The JCPOA, a 2015 Obama signature deal, had signified international consensus on peaceful means to prevent Iran from making nuclear bombs. It subjected Iran to the rigorous international inspection regime headed by International Atomic Energy Authority (IAEA) and linked the gradual lifting of international sanctions on Iran in lieu of the latter’s cooperation in adhering to the JCPOA. The deal, in part also, intended to re-integrate Iran in the regional order of West Asia. From all accounts, including from IAEA, Iran have been dutifully implementing the provisions of the JCPOA since 2015. In return, Iran benefitted economically from lifting of international sanctions, and gained international recognition as a normal political actor after its political isolation was ended.

Now after the US withdrawal from the JCPOA, it is interesting to note the regional and international reactions. It has raised some questions: Whether the US withdrawal will contribute towards the stability or will further de-stabilise the region? What are the implications for India?

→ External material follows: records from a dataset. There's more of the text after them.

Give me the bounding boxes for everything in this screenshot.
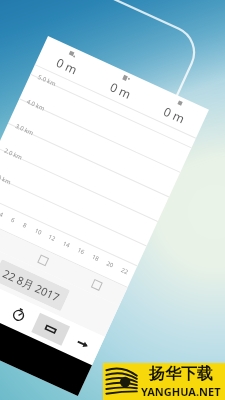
staticText: 2.0 km	[3, 147, 23, 162]
staticText: 10	[33, 227, 43, 237]
staticText: 22 8月 2017	[0, 266, 62, 305]
staticText: 0 m	[161, 103, 188, 127]
staticText: 22	[120, 266, 129, 276]
staticText: 16	[76, 246, 86, 256]
staticText: 5.0 km	[36, 73, 57, 88]
button[interactable]: Tab 2	[0, 298, 38, 331]
button[interactable]: Tab 1	[0, 283, 6, 316]
staticText: 0 m	[108, 78, 134, 102]
button[interactable]: 0 m	[89, 61, 155, 113]
button[interactable]: 0 m	[142, 85, 209, 138]
staticText: 4	[0, 210, 5, 219]
button[interactable]: Tab 4	[63, 327, 102, 360]
staticText: 3.0 km	[14, 122, 35, 137]
staticText: 18	[91, 253, 100, 263]
staticText: 6	[10, 216, 17, 225]
staticText: YANGHUA.NET	[141, 384, 221, 399]
staticText: 8	[22, 221, 28, 230]
staticText: 1.0 km	[0, 171, 12, 186]
staticText: 20	[105, 260, 115, 270]
staticText: 0 m	[54, 54, 81, 78]
staticText: 扬华下载	[149, 364, 213, 384]
staticText: 14	[62, 240, 71, 250]
button[interactable]: Day	[0, 214, 20, 257]
button[interactable]: Month	[65, 263, 127, 306]
button[interactable]: 0 m	[35, 36, 102, 89]
button[interactable]: Week	[12, 239, 74, 282]
button[interactable]: 扬华下载	[103, 363, 225, 400]
button[interactable]: Tab 3	[31, 313, 70, 346]
staticText: 12	[47, 233, 57, 243]
staticText: 4.0 km	[25, 98, 46, 113]
button[interactable]: 22 8月 2017	[0, 266, 62, 305]
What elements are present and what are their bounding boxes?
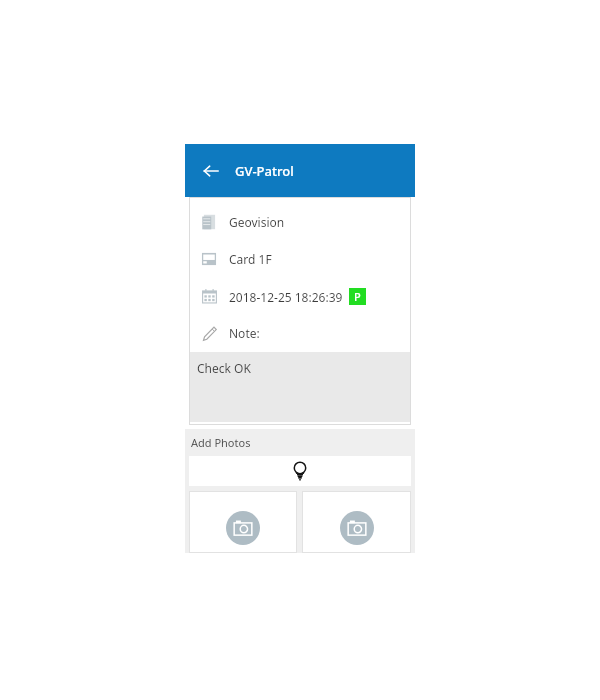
staticText: GV-Patrol	[235, 162, 294, 180]
staticText: 2018-12-25 18:26:39	[229, 289, 343, 305]
staticText: Geovision	[229, 214, 285, 230]
staticText: Note:	[229, 325, 260, 341]
button[interactable]: Add photo	[189, 491, 297, 553]
staticText: Check OK	[197, 360, 251, 376]
staticText: P	[354, 289, 361, 304]
button[interactable]: Check OK	[189, 352, 411, 422]
staticText: Add Photos	[191, 435, 251, 450]
staticText: Card 1F	[229, 251, 272, 267]
button[interactable]: Back	[197, 157, 225, 185]
button[interactable]: Tip	[189, 456, 411, 486]
button[interactable]: Add photo	[302, 491, 411, 553]
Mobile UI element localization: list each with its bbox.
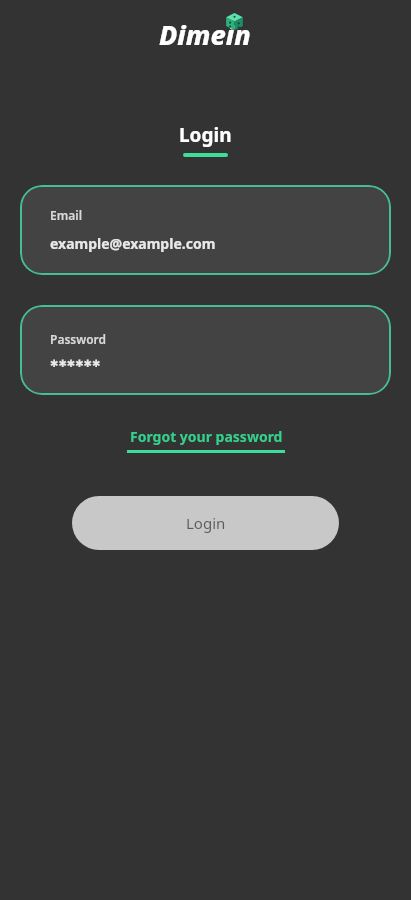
staticText: Login [179, 122, 232, 148]
staticText: Password [50, 331, 107, 347]
button[interactable]: Forgot your password [127, 427, 285, 453]
button[interactable]: Password [20, 305, 391, 395]
button[interactable]: Login [179, 122, 232, 148]
staticText: Email [50, 207, 83, 223]
staticText: Forgot your password [130, 427, 283, 446]
button[interactable]: Login [72, 496, 339, 550]
staticText: Dimein [159, 16, 251, 53]
staticText: Login [186, 513, 226, 533]
button[interactable]: Email [20, 185, 391, 275]
staticText: example@example.com [50, 234, 216, 253]
other: Dimein logo [151, 8, 261, 56]
staticText: ✱✱✱✱✱✱ [50, 358, 101, 370]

The international community primarily looked at the US move as emanating from unstable, erratic, incoherent personality of Trump and his understanding of politics as “commercial activity” without any long-term vision of international order. While the force of personality does play some role in shaping the political outcomes; Trump’s unilateral withdrawal from a series of international agreements ranging from the Paris Climate Deal in 2017 to the JCPOA in 2018 is not without hard rational political calculation and America’s national interests. These are all deft political moves to secure the American interests under the “doctrine of America First”. This is not for the first time that signatories to international agreements have left the international agreements; the history of international politics is littered with such examples.

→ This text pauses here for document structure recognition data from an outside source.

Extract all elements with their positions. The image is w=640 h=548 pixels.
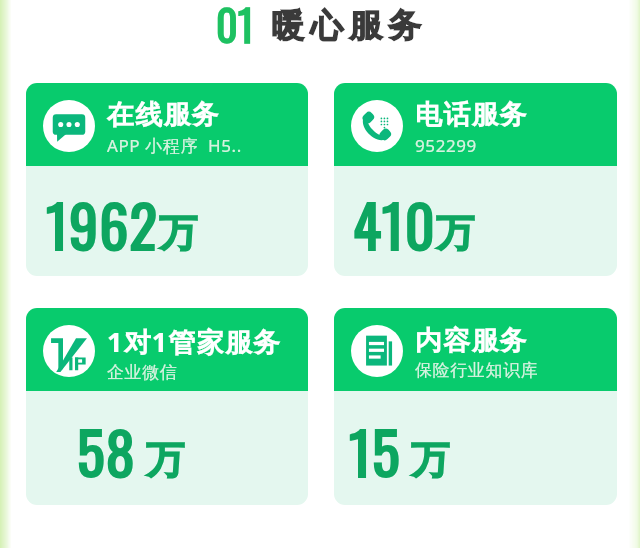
other: 1对1管家服务 bbox=[43, 325, 95, 377]
other: 在线服务 bbox=[43, 100, 95, 152]
staticText: 410 bbox=[353, 181, 436, 267]
button[interactable]: 1对1管家服务 bbox=[26, 308, 308, 505]
staticText: 58 bbox=[77, 408, 136, 494]
staticText: 在线服务 bbox=[107, 98, 220, 132]
button[interactable]: 内容服务 bbox=[334, 308, 617, 505]
staticText: 暖心服务 bbox=[268, 5, 424, 47]
button[interactable]: 电话服务 bbox=[334, 83, 617, 276]
staticText: 952299 bbox=[415, 134, 477, 157]
staticText: 01 bbox=[216, 0, 254, 55]
staticText: 保险行业知识库 bbox=[415, 360, 539, 381]
staticText: 企业微信 bbox=[107, 362, 178, 383]
staticText: 万 bbox=[436, 209, 474, 257]
other: 内容服务 bbox=[351, 325, 403, 377]
staticText: 万 bbox=[401, 432, 449, 484]
staticText: 15 bbox=[349, 408, 401, 494]
button[interactable]: 在线服务 bbox=[26, 83, 308, 276]
staticText: 电话服务 bbox=[415, 98, 528, 132]
staticText: 1对1管家服务 bbox=[107, 323, 282, 360]
staticText: 1962 bbox=[46, 181, 159, 267]
staticText: APP 小程序 H5.. bbox=[107, 134, 242, 157]
other: 电话服务 bbox=[351, 100, 403, 152]
staticText: 万 bbox=[159, 209, 197, 257]
staticText: 内容服务 bbox=[415, 324, 528, 358]
staticText: 万 bbox=[136, 432, 184, 484]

The Trump Administration believes that Iran has grown taller and increased its influence in the region due to Obama’s West Asian policy, including the JCPOA. While Iran directly benefited from US’ military action in Afghanistan and Iraq, Obama’s doctrine of preference of multilateralism over unilateralism and its politics of gradual withdrawal of American militarily troops in the region provided “conducive political space” for Iran to increase its influence tremendously in the region; in addition to weakening the American security umbrella to the Gulf region. Moreover, the JCPOA only temporarily halted the Iranian dream of acquiring nuclear bombs; it did not eliminate the future possibility of the Iranian nuclear bomb, which greatly concerns America’s Gulf allies, particularly Saudi Arabia and the UAE. With region being de-stabilised in post-Arab Spring period both from within (terrorism, ISIS, economic hardship, rapid decline in international oil prices) and outside (weakening of American security structure), a future possibility of “nuclear” Iran with already existing discourse of politicised Shiism does pose a direct threat to the existence of Sunni Gulf states (particularly Saudi Arabia and the UAE). Moreover it has potential to plunge the region into the nuclear arms race. It is for this reason that the Gulf states, particularly Saudi Arabia and the UAE, have welcomed the US withdrawal from the JCPOA.

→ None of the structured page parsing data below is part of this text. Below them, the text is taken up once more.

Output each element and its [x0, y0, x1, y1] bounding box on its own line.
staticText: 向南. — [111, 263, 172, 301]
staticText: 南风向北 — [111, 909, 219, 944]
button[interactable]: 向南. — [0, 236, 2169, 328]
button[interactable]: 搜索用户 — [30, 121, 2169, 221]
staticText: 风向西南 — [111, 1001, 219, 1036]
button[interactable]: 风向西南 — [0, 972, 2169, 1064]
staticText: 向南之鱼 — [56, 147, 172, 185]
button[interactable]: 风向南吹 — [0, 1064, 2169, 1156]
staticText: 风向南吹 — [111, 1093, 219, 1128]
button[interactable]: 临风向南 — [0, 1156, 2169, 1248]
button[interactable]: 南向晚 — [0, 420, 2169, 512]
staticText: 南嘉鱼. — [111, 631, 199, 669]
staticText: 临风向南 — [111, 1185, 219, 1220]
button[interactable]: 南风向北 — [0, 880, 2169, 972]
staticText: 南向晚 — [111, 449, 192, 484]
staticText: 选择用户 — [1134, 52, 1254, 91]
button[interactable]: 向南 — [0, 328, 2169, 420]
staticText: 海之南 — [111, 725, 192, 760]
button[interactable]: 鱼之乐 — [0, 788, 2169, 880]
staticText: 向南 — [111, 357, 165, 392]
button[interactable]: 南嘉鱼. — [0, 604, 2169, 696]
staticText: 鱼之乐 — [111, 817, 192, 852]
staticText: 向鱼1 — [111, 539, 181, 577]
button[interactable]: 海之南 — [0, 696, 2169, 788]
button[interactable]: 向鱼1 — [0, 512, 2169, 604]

The Trump’s decision is intended to achieve two crucial goals: (a) To regain America’s presence, prestige, domination and influence in the region. Since mid-1950s, the US has not allowed any other global entity to share its influence in the region. The reluctance on the part of the Obama Administration to ensure America’s traditional commitment to security of the regimes in the region, particularly the Gulf regimes, began to be perceived as its relative decline in the influential quarters of the region. If the Trump Administration considers the American military intervention in Iraq as the “biggest blunder” of American foreign policy, it is also critical of “soft policy” of the Obama Administration in the region which allowed other external forces, particularly Iran and Russia, to assert, expand and carve out their zone of influence in the region. (B) To bring back the regime of international sanctions on Iran, which are being considered as the toughest ever sanctions both in their scope (number of items) and jurisdiction (subjecting companies and governments to punitive actions for doing business with Iran)? The US is said to be also working on mechanisms to target the Iranian presence in Syria, Iraq and Yemen.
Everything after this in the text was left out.